The gradient-based method [
25,
26,
27,
28,
29,
30,
31] backpropagates the gradients of a specific class into the input image to highlight image regions that contribute positively or negatively to the result. The methods are fast computation and high resolution of the generated images but usually suffer from excessive noise. CAM is one class of the most important methods specifically designed for CNNs [
24,
32,
33,
34,
35,
36,
37]. The method utilizes the form of a heatmap to visually highlight the regions most relevant to the particular category. The CAM-based method was first proposed by Zhou et al. [
33] in 2016. They believed that with the deepening of CNN layers, the feature map of the intermediate layer contains less and less irrelevant information, and the last convolutional layer of the CNN achieves the highest-level semantic information. After that, numerous CAM methods have been proposed, including Grad-CAM [
34], Grad-CAM++ [
35], Grad-CAM [
36], Group-CAM [
32], Score-CAM [
24], Ablation-CAM [
37], etc. Although these methods have demonstrated good performance in image interpretation, they may suffer from low resolution and spatial precision in some cases. Interpretability methods based on perturbation [
38,
39,
40,
41] typically utilize the element-wise product of generated masks and the original image to obtain the perturbed input images, which are then fed into the model to observe the changes in the prediction result. The information generated is used to optimize the weighted mask to obtain the final interpretation result image. Among them, RISE [
41] randomly generates a large number of masks through Monte Carlo sampling method to occlude different parts of the input image. And the final saliency map is generated by the weighted sum of the masks and the scores predicted by the base model on the masked images.
In this paper, we propose a post-hoc interpretation method of black-box models for SAR ATR called Randomized Input Sampling for explanation based on Clustering (C-RISE). We demonstrate the effectiveness of C-RISE through extensive experimental validation and comparative analysis. Specifically, our method exhibits superior performance when dealing with SAR images that suffer from severe noise interference, as well as cases where adjacent pixels exhibit mutual influence and dependence. C-RISE offers several advantages over other neural network interpretable algorithms, including white-box methods:
- 1.
The method is a black-box interpretation method, and the calculation process does not need to use the weight, gradient, feature map and other information of the model so that it has better robustness and transferability.
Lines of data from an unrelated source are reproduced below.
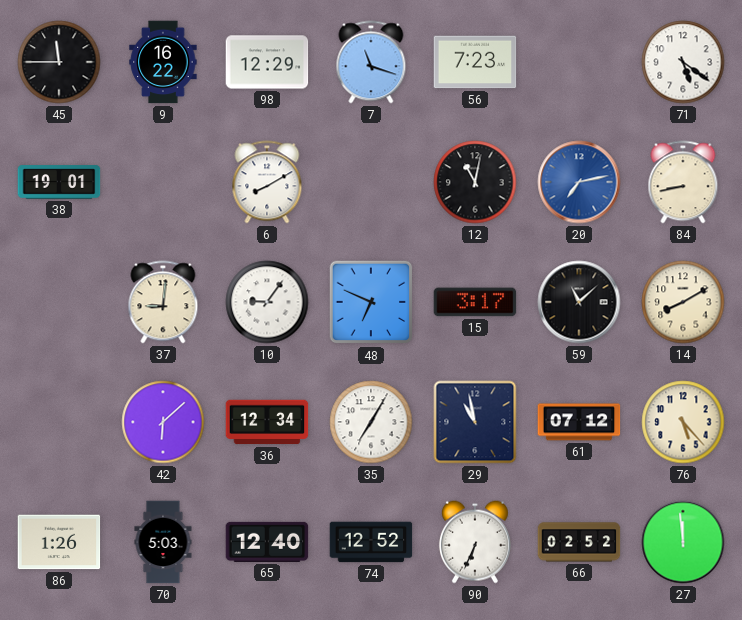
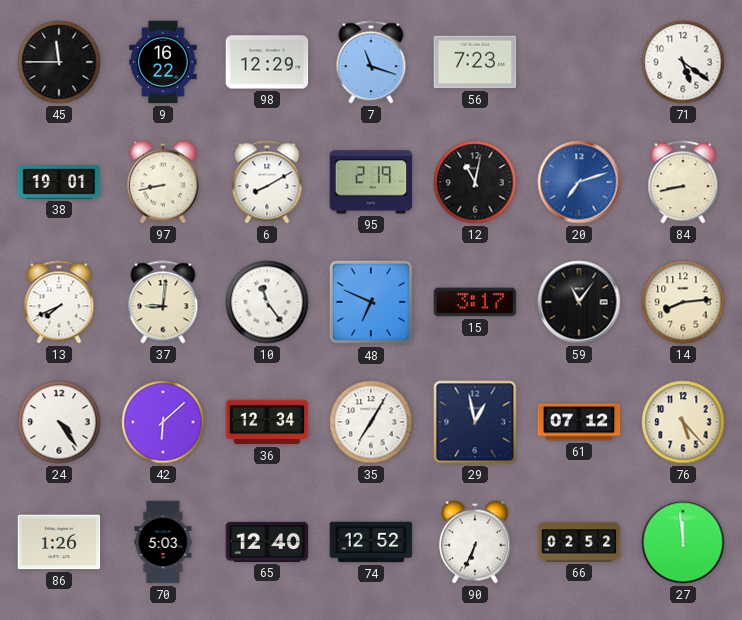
97: none -> 8:43
95: none -> 2:19
20: 7:13 -> 7:12
13: none -> 7:41
10: 9:06 -> 11:24
59: 11:08 -> 11:06
14: 8:10 -> 8:14
24: none -> 4:24
29: 10:58 -> 12:58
Furthermore, the approach avoids errors caused by unreasonable weight selection and information loss during feature map upsampling in Class Activation Mapping (CAM) methods;
- 2.
Compared with RISE, our algorithm can group mask images that capture similar fusion features into different groups by clustering strategy. This allows for the concentration of more energy in the heatmap on the target area, thereby increasing the interpretability of the model.
- 3.
C-RISE employs Gaussian blur to process masked regions, as opposed to simply setting occluded pixels to 0. This technique ensures the consistency and integrity of the original image structure while covering certain areas. As a result, it reduces the deviation of network confidence caused by the destruction of spatial structure, leading to more credible results when compared to other perturbation-based interpretation methods.
The contents of this article are organized as follows: In
Section 2, we introduce the principle of the RISE algorithm and CAM methods.
Section 3 elaborates on the details of the C-RISE algorithm.
Section 4, we verify the effectiveness and robustness of the proposed method through both qualitative judgment and quantitative description. Finally, in
Section 5, we discuss the experimental results, clarify any confusion, and explore potential future work.